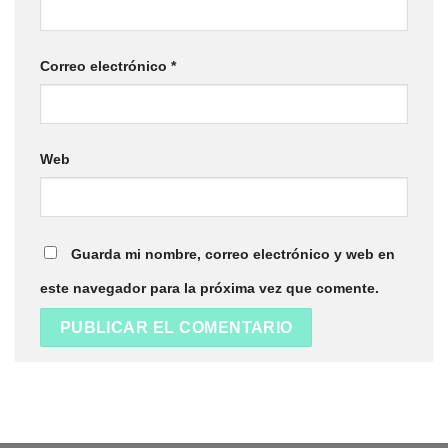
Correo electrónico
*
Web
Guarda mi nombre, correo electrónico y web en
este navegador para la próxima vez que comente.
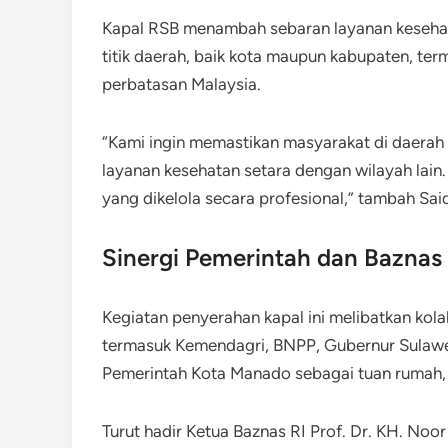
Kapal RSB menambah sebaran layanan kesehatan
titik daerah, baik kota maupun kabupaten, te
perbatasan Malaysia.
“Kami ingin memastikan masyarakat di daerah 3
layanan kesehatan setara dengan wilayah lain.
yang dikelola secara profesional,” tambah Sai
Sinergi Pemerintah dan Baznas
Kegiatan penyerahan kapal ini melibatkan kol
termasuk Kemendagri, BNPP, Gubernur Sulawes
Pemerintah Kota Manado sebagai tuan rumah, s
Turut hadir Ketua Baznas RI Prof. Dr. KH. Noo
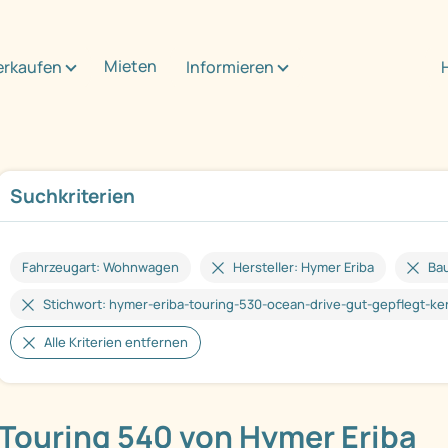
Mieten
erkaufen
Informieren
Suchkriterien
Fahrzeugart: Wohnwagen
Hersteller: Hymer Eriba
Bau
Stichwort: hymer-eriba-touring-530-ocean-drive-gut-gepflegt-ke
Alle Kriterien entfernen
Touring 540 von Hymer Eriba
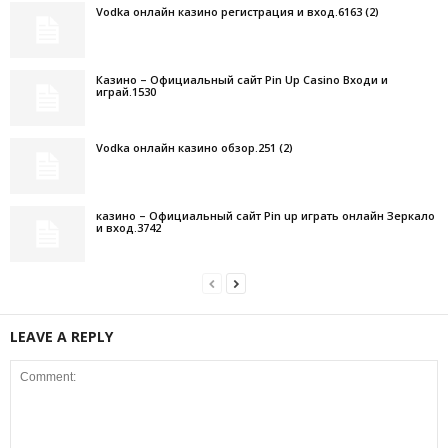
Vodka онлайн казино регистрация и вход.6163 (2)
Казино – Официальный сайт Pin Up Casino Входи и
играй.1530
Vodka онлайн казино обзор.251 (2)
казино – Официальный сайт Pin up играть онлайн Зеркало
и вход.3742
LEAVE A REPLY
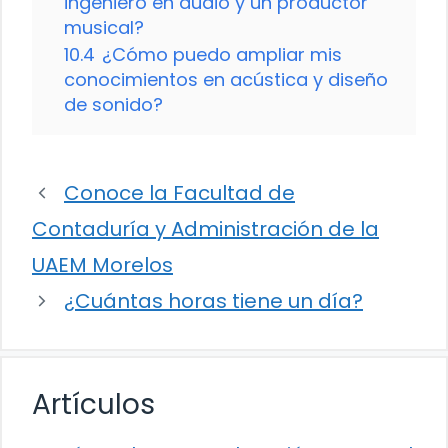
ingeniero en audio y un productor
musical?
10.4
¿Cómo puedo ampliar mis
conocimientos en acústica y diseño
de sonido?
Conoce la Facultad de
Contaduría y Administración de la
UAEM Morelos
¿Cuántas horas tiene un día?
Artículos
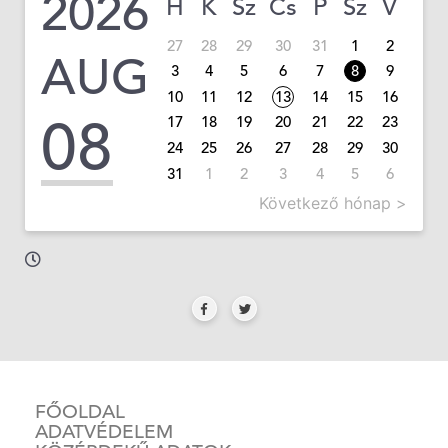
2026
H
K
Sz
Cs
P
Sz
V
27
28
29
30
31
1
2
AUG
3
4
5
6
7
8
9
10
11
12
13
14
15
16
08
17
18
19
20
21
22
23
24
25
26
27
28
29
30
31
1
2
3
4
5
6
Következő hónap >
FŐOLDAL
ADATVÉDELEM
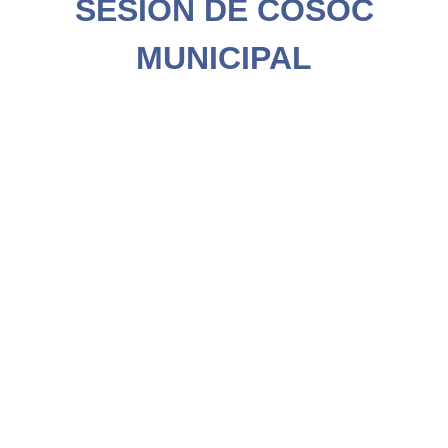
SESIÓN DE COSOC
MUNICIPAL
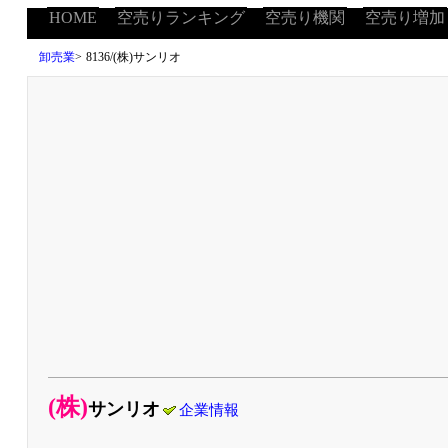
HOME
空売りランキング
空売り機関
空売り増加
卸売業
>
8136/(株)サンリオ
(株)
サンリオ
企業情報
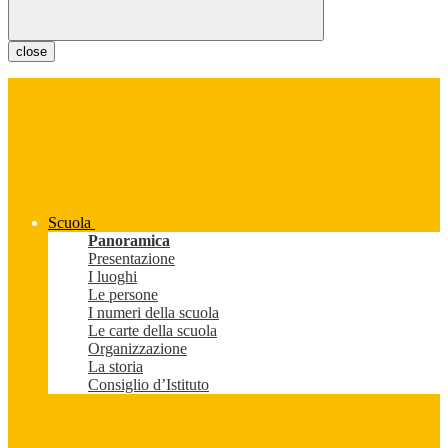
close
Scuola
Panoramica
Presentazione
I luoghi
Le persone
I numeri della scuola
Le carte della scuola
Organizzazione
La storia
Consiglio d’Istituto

--

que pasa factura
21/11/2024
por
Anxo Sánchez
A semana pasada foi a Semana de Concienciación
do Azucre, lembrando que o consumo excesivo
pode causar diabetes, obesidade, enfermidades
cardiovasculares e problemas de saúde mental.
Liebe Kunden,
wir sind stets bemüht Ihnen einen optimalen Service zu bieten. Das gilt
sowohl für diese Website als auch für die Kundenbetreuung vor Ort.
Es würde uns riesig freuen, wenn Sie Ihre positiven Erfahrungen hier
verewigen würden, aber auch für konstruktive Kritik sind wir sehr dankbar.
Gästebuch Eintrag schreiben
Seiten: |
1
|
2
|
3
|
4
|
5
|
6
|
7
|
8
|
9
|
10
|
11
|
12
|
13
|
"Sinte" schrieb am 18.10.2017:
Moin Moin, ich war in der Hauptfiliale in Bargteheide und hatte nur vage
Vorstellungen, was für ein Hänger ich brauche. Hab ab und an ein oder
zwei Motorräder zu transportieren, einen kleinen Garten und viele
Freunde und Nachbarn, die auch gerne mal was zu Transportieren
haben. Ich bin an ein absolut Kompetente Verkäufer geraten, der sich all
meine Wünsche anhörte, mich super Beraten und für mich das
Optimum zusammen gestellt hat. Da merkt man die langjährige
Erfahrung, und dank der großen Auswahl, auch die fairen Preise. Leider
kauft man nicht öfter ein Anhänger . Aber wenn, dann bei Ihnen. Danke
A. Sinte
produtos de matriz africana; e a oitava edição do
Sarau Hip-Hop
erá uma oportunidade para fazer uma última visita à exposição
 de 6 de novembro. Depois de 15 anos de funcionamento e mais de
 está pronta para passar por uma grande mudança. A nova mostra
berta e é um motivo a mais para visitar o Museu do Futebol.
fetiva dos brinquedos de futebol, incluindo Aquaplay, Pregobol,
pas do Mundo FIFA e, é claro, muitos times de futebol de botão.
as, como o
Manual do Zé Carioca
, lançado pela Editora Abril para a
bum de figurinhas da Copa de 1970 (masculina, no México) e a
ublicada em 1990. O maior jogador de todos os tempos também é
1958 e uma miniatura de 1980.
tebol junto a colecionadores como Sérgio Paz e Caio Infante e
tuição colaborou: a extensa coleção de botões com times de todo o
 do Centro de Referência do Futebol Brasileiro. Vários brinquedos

» **ASSIGNED TASK**: In the material above, each line with the word "daerah" should be copied.

» **ANSWER TO THIS EXERCISE**:
titik daerah, baik kota maupun kabupaten, te
“Kami ingin memastikan masyarakat di daerah 3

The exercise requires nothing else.